#### [Aim of the task]
Reproduce all of the entries character for character, while leaving out any pictures they contain.

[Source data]

--

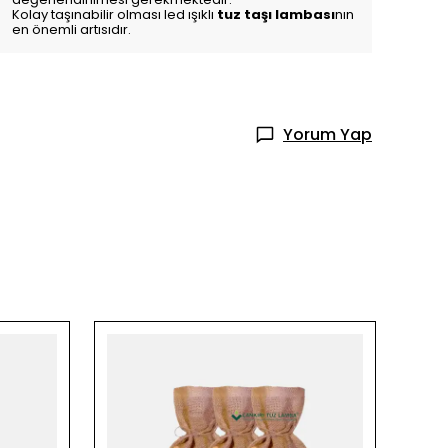
Kolay taşınabilir olması led ışıklı
tuz taşı lambası
nın
en önemli artısıdır.
Yorum Yap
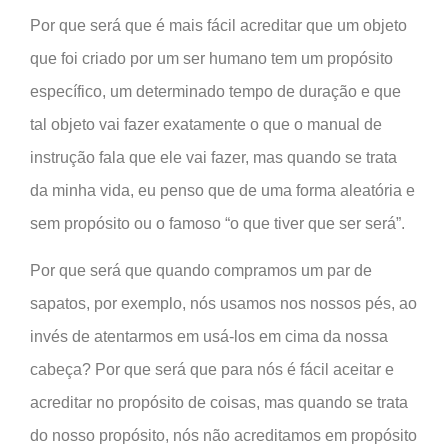
Por que será que é mais fácil acreditar que um objeto
que foi criado por um ser humano tem um propósito
específico, um determinado tempo de duração e que
tal objeto vai fazer exatamente o que o manual de
instrução fala que ele vai fazer, mas quando se trata
da minha vida, eu penso que de uma forma aleatória e
sem propósito ou o famoso “o que tiver que ser será”.
Por que será que quando compramos um par de
sapatos, por exemplo, nós usamos nos nossos pés, ao
invés de atentarmos em usá-los em cima da nossa
cabeça? Por que será que para nós é fácil aceitar e
acreditar no propósito de coisas, mas quando se trata
do nosso propósito, nós não acreditamos em propósito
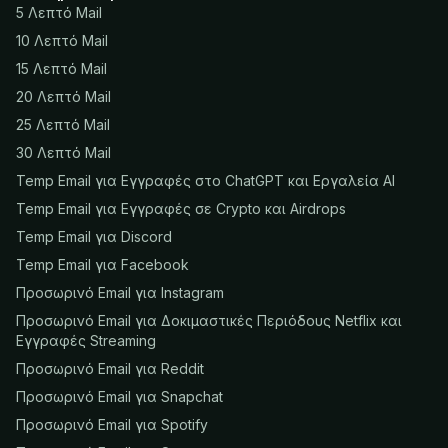
5 Λεπτό Mail
10 Λεπτό Mail
15 Λεπτό Mail
20 Λεπτό Mail
25 Λεπτό Mail
30 Λεπτό Mail
Temp Email για Εγγραφές στο ChatGPT και Εργαλεία AI
Temp Email για Εγγραφές σε Crypto και Airdrops
Temp Email για Discord
Temp Email για Facebook
Προσωρινό Email για Instagram
Προσωρινό Email για Δοκιμαστικές Περιόδους Netflix και
Εγγραφές Streaming
Προσωρινό Email για Reddit
Προσωρινό Email για Snapchat
Προσωρινό Email για Spotify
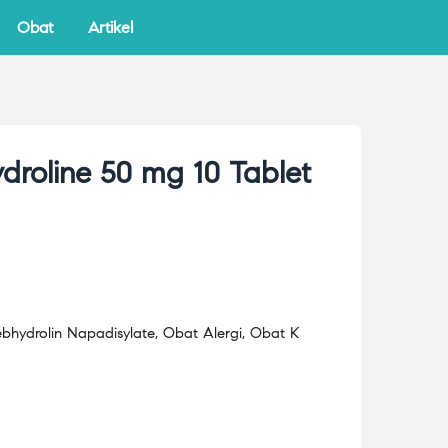
Obat
Artikel
ydroline 50 mg 10 Tablet
bhydrolin Napadisylate
,
Obat Alergi
,
Obat K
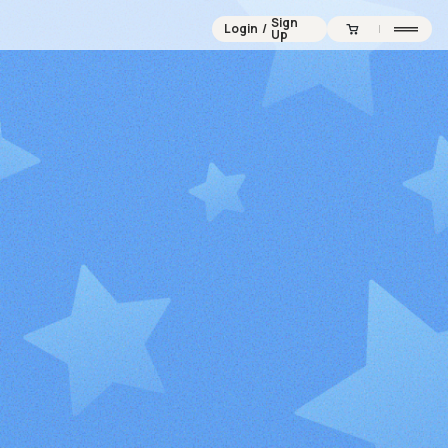
Sign
Login
/
Up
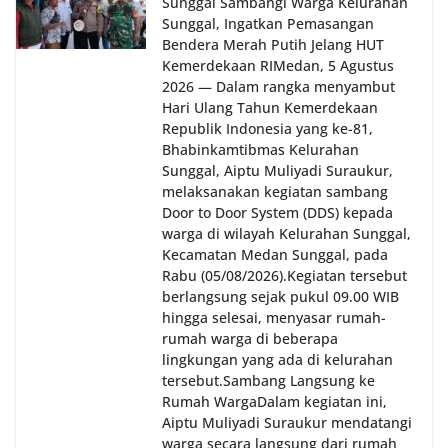
Sunggal Sambangi Warga Kelurahan
oleh Bhabinkamtibmas di wilayah Kelurahan
Sunggal sebagai bagian dari upaya menciptakan
Sunggal, Ingatkan Pemasangan
situasi Kamtibmas yang aman dan kondusif,
Bendera Merah Putih Jelang HUT
sekaligus menumbuhkan semangat nasionalisme
Kemerdekaan RI‎‎Medan, 5 Agustus
warga dalam menyambut Hari Kemerdekaan RI.
2026 — Dalam rangka menyambut
Hari Ulang Tahun Kemerdekaan
Republik Indonesia yang ke-81,
Bhabinkamtibmas Kelurahan
Sunggal, Aiptu Muliyadi Suraukur,
melaksanakan kegiatan sambang
Door to Door System (DDS) kepada
warga di wilayah Kelurahan Sunggal,
Kecamatan Medan Sunggal, pada
Rabu (05/08/2026).‎‎Kegiatan tersebut
berlangsung sejak pukul 09.00 WIB
hingga selesai, menyasar rumah-
rumah warga di beberapa
lingkungan yang ada di kelurahan
tersebut.‎Sambang Langsung ke
Rumah Warga‎Dalam kegiatan ini,
Aiptu Muliyadi Suraukur mendatangi
warga secara langsung dari rumah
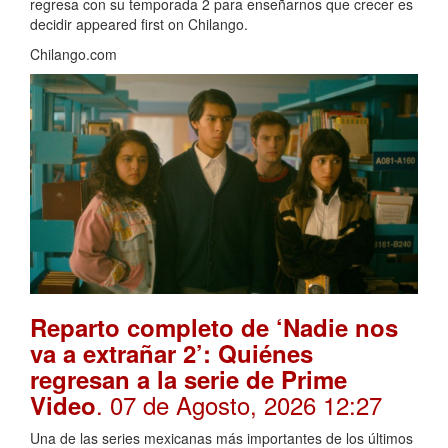
regresa con su temporada 2 para enseñarnos que crecer es
decidir appeared first on Chilango.
Chilango.com
Reparto completo de ‘Nadie nos
va a extrañar 2’: Quiénes
regresan a la serie de Prime
. 07 de Agosto, 2026 12:27
Video
Una de las series mexicanas más importantes de los últimos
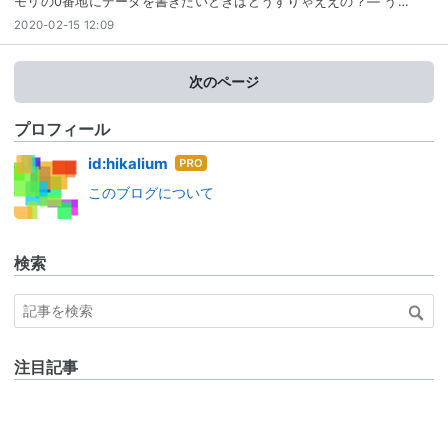
モリの0番地にデータを書きたいときはどうすりゃええの？— う…
2020-02-15 12:09
次のページ
プロフィール
はて
id:hikalium
なブ
このブログについて
ログ
Pro
検索
注目記事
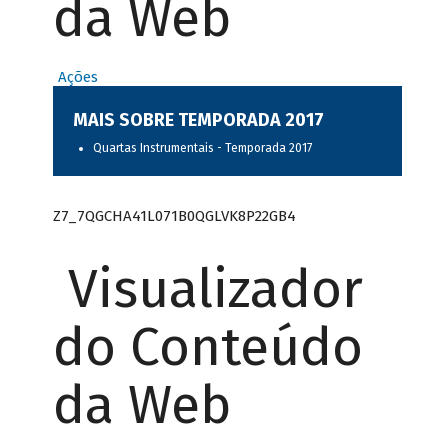
da Web
Ações
MAIS SOBRE TEMPORADA 2017
Quartas Instrumentais - Temporada 2017
Z7_7QGCHA41L071B0QGLVK8P22GB4
Visualizador
do Conteúdo
da Web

--

#### [Your response]
Kolay taşınabilir olması led ışıklı
tuz taşı lambası
nın
en önemli artısıdır.
Yorum Yap
Por que será que é mais fácil acreditar que um objeto
que foi criado por um ser humano tem um propósito
específico, um determinado tempo de duração e que
tal objeto vai fazer exatamente o que o manual de
instrução fala que ele vai fazer, mas quando se trata
da minha vida, eu penso que de uma forma aleatória e
sem propósito ou o famoso “o que tiver que ser será”.
Por que será que quando compramos um par de
sapatos, por exemplo, nós usamos nos nossos pés, ao
invés de atentarmos em usá-los em cima da nossa
cabeça? Por que será que para nós é fácil aceitar e
acreditar no propósito de coisas, mas quando se trata
do nosso propósito, nós não acreditamos em propósito
5 Λεπτό Mail
10 Λεπτό Mail
15 Λεπτό Mail
20 Λεπτό Mail
25 Λεπτό Mail
30 Λεπτό Mail
Temp Email για Εγγραφές στο ChatGPT και Εργαλεία AI
Temp Email για Εγγραφές σε Crypto και Airdrops
Temp Email για Discord
Temp Email για Facebook
Προσωρινό Email για Instagram
Προσωρινό Email για Δοκιμαστικές Περιόδους Netflix και
Εγγραφές Streaming
Προσωρινό Email για Reddit
Προσωρινό Email για Snapchat
Προσωρινό Email για Spotify
Obat
Artikel
ydroline 50 mg 10 Tablet
bhydrolin Napadisylate
,
Obat Alergi
,
Obat K
Sign
Login
/
Up
Sunggal Sambangi Warga Kelurahan
oleh Bhabinkamtibmas di wilayah Kelurahan
Sunggal sebagai bagian dari upaya menciptakan
Sunggal, Ingatkan Pemasangan
situasi Kamtibmas yang aman dan kondusif,
Bendera Merah Putih Jelang HUT
sekaligus menumbuhkan semangat nasionalisme
Kemerdekaan RI‎‎Medan, 5 Agustus
warga dalam menyambut Hari Kemerdekaan RI.
2026 — Dalam rangka menyambut
Hari Ulang Tahun Kemerdekaan
Republik Indonesia yang ke-81,
Bhabinkamtibmas Kelurahan
Sunggal, Aiptu Muliyadi Suraukur,
melaksanakan kegiatan sambang
Door to Door System (DDS) kepada
warga di wilayah Kelurahan Sunggal,
Kecamatan Medan Sunggal, pada
Rabu (05/08/2026).‎‎Kegiatan tersebut
berlangsung sejak pukul 09.00 WIB
hingga selesai, menyasar rumah-
rumah warga di beberapa
lingkungan yang ada di kelurahan
tersebut.‎Sambang Langsung ke
Rumah Warga‎Dalam kegiatan ini,
Aiptu Muliyadi Suraukur mendatangi
warga secara langsung dari rumah
regresa con su temporada 2 para enseñarnos que crecer es
decidir appeared first on Chilango.
Chilango.com
Reparto completo de ‘Nadie nos
va a extrañar 2’: Quiénes
regresan a la serie de Prime
. 07 de Agosto, 2026 12:27
Video
Una de las series mexicanas más importantes de los últimos
モリの0番地にデータを書きたいときはどうすりゃええの？— う…
2020-02-15 12:09
次のページ
プロフィール
はて
id:hikalium
なブ
このブログについて
ログ
Pro
検索
注目記事
da Web
Ações
MAIS SOBRE TEMPORADA 2017
Quartas Instrumentais - Temporada 2017
Z7_7QGCHA41L071B0QGLVK8P22GB4
Visualizador
do Conteúdo
da Web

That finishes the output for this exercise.